Aim of the exercise: Determine how many lines below contain the word "oceny", then state only that figure.
··· Given records
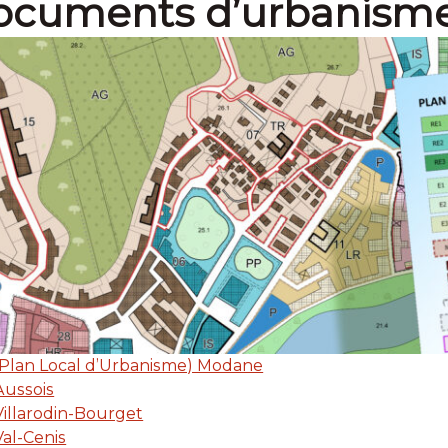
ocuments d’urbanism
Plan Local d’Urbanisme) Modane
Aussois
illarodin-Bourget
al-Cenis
······
··· Given records
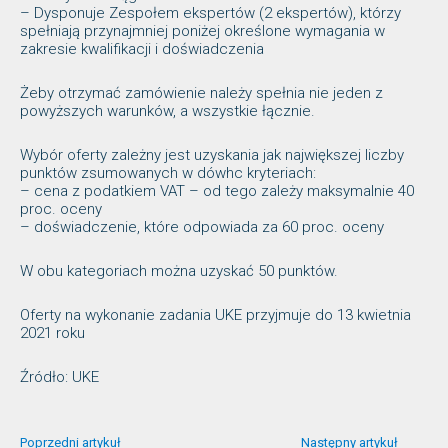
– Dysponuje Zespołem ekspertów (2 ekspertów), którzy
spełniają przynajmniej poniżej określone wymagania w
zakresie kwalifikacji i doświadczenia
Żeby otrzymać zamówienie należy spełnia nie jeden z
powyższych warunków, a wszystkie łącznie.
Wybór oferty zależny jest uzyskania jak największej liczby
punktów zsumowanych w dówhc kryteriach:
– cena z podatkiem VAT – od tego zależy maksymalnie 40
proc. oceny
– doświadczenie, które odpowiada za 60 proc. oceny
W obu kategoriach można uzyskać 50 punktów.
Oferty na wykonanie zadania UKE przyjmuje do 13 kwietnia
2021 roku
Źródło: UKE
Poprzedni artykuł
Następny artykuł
······
Reply to the exercise: 2